Daniel R is doing an excellent job with the text lines, and I've had to make surprisingly few changes to the code to support some of the more interesting things that he's doing. For more information about text lines, see the relevant post on the google group.

SpeedPlayer 2

So, I've been working on fixing up Ayesh's 'SpeedPlayer' to be used as a testbed for my ideas about how to get semantically relevant highlights of a single video stream. These ideas will be integrated into panoply, but I want to have some good short-term goals first. I've got it set up to do a sort of generic dynamic query on videos by chaining relevance information filters (or, rather, an n-dimensional function paramaterized by frame number - just so long as they are converted into a relevance function at the end).

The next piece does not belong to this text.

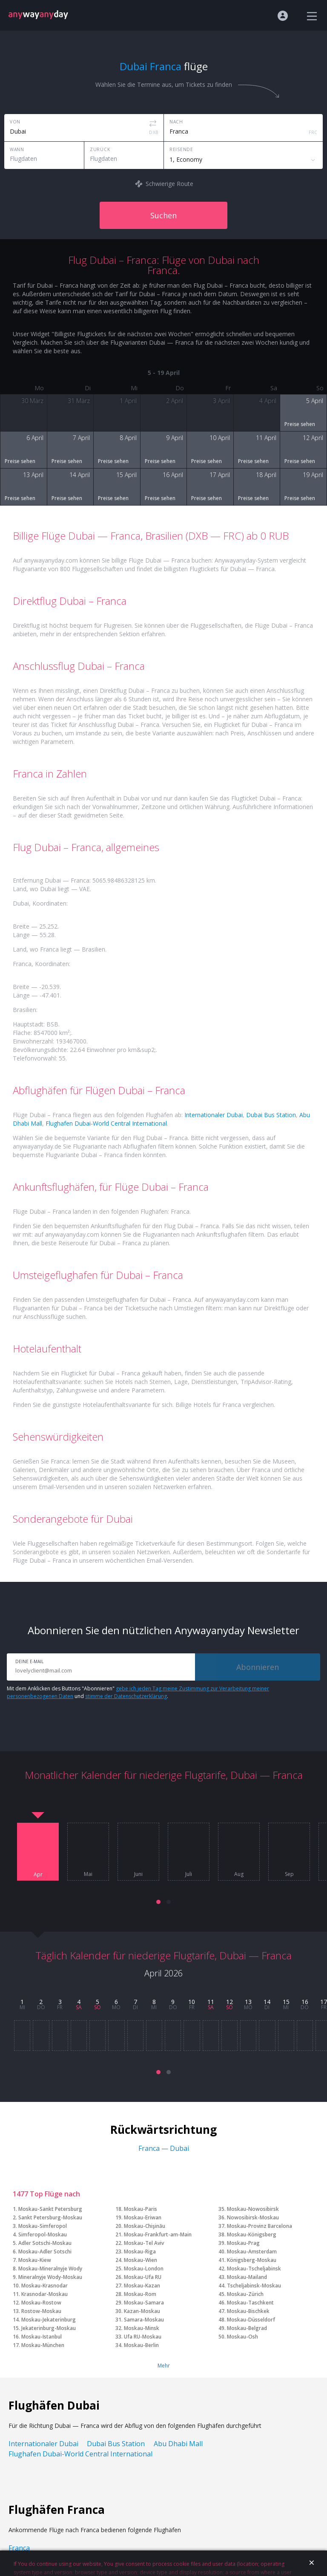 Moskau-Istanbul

In Ayesh and Daniel's work, the video summarization was based on curve simplification of a frame histogram - with the frames corresponding to key points of the simplified curve used as the summary. The curve simplfication technique they used gave a score of 'curve importance' to each point on the curve, which was used to determine relevance rank for the corresponding frame.

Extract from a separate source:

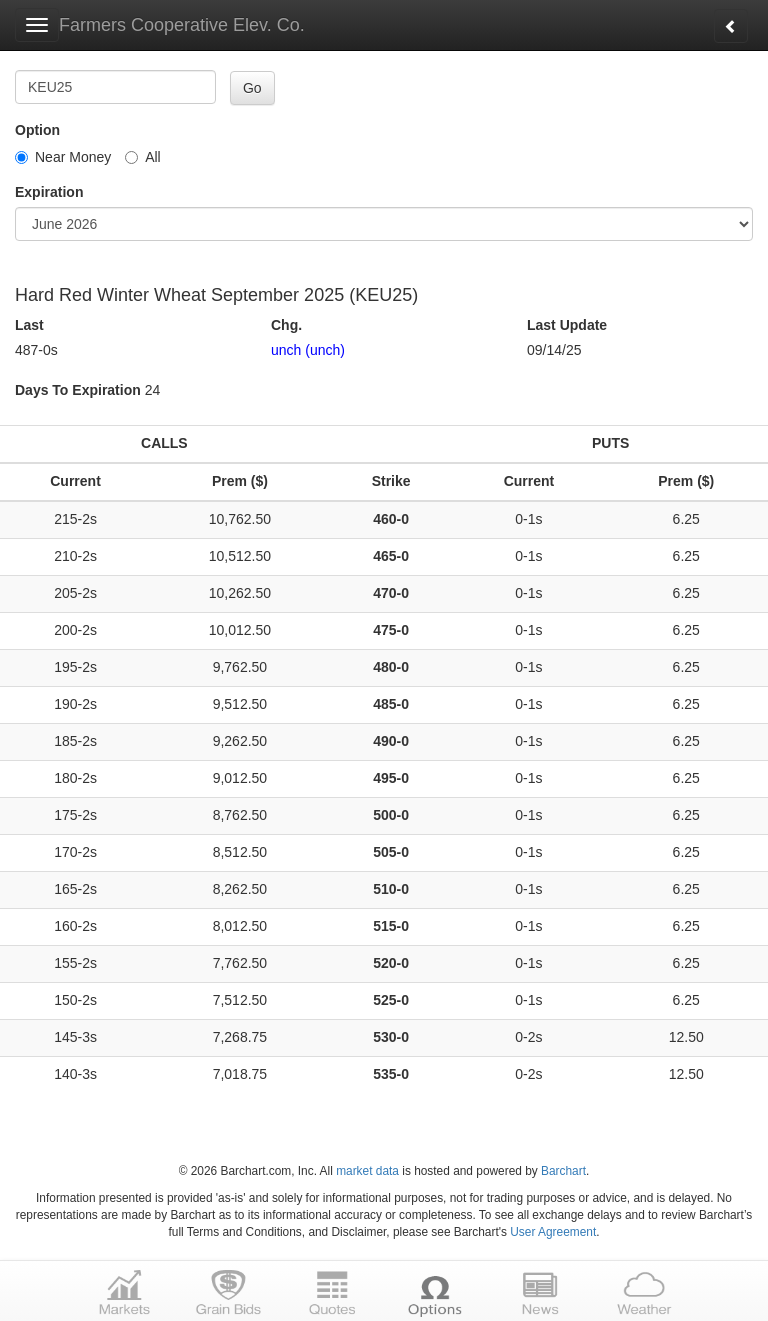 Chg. (286, 325)
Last (29, 325)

First, I refactored the applet to use Java Swing instead of AWT and Jonathan's pure java MPEG decoder instead of the one from J. Anders. Next, I refactored the frame rank information to use my classes for relevance. Then, I replaced the existing fixed rank -> threshold modifcation path with a 'relevance chain', inspired by the iTunes smart playlist editor and the new Mac OS X automator as much as by Schneiderman's original paper on dynamic queries. More recently, I've been trying to replace the jmpeg stuff with QuickTime for Java, but that requires either frame-level access or lots of quicktime-edit calls, which seems to be giving me trouble. Larry also mentioned keeping a 'frames seen' history. An interesting idea - as this can also be used as a relevance data source.

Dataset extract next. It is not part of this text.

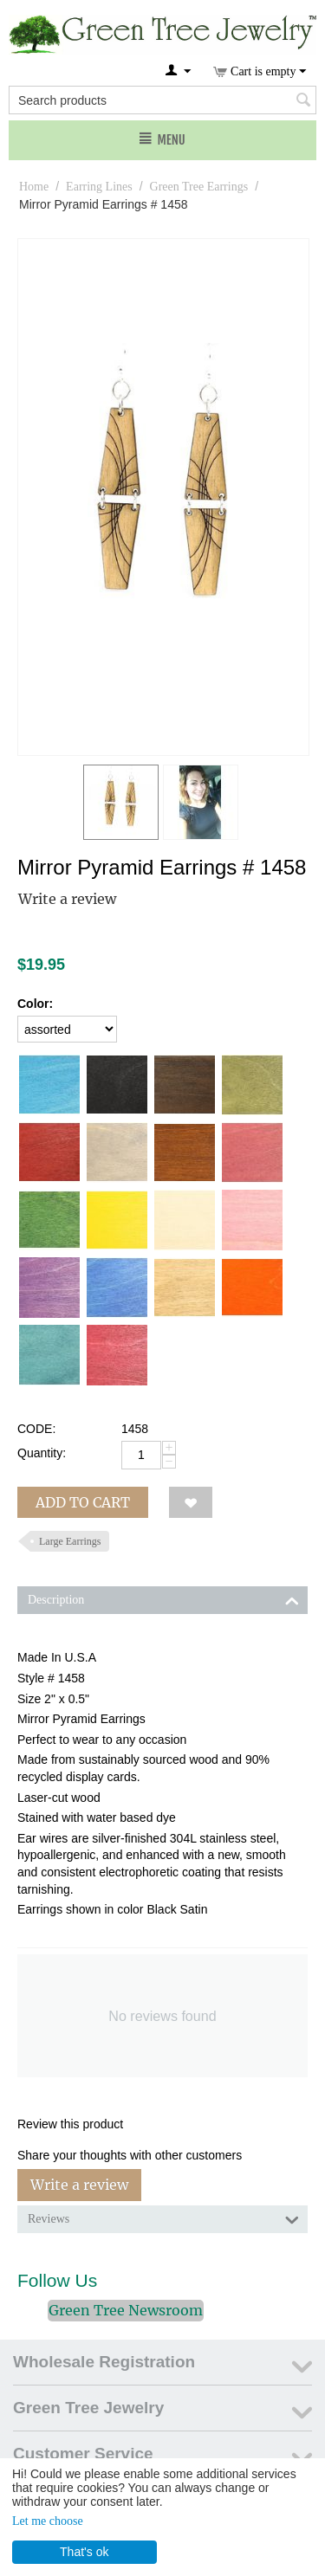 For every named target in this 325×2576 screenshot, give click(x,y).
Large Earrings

The more interesting question is how to use multiple relevance streams, and allow the user to integrate them. What makes a good summary? The idea of a goal-oriented summary - a summary that includes just one possible story - is what I am looking at here. Daniel suggested using curve simplification on: total centroid mass, inverse of the distance between two shapes, correlation between pairs of shapes, and on the tracks themselves. The idea of track correlation is interesting, as this will give a curve point that is of interest whenever the tracks change correlation - e.g. when people start walking together or when they separate. Also, there is the issue of what about a single person who is segmented into two tracks.

transcode using vlc

Just so you now, to save 'inputfile.avi' as the MPEG-4 video 'outfile.mp4', use the following command line:

vlc -vvv inputFile.avi --sout '#transcode{vcodec=mp4v,acodec=mpga,vb=800,ab=128}:duplicate{dst=std{access=file,mux=mp4,url="outfile.mp4"}}'

fuzzy importance framework for smart fastforward in panoply

Something I doubt has yet to be done: Daniel originally used frame ranking for smart ffwd. I propose a more generic frame-score approach, which has a lot of added benefits. It can still support frame ranking, simply by providing some appropriate map of rank to score, with lower ranks receiving correspondingly lower scores. However, it presents a more generic ability to combine multiple scores or perform transformations, such as arbitrary convolutions, on the scores as a one-dimensional function of time. For example, we could directly map the score to playback speed, with scores at the highest level playing back in realtime or less-than-realtime, and scores at the lowest level perhaps being skipped entirely, or at least only displayed briefly. In the Dotworld interface, I see adding another panel, one which might prove unnecessary for the user, displaying the relevance information currently used for playback. A sparkline could be placed beneath each movie for their relevance, and possibly beneath each actor. These could be summed or unioned somehow to get more interesting information. From the perspective of movie as three-dimensional volume, this would be like extending Jacobs' work on intelligent thumbnails to allow spatial distortion of the images. In space, however, we will likely consider using intelligent cropping only, as such distortions in the spatial domain may prove less useful than simple cropping, or cropping + duplication + scaling.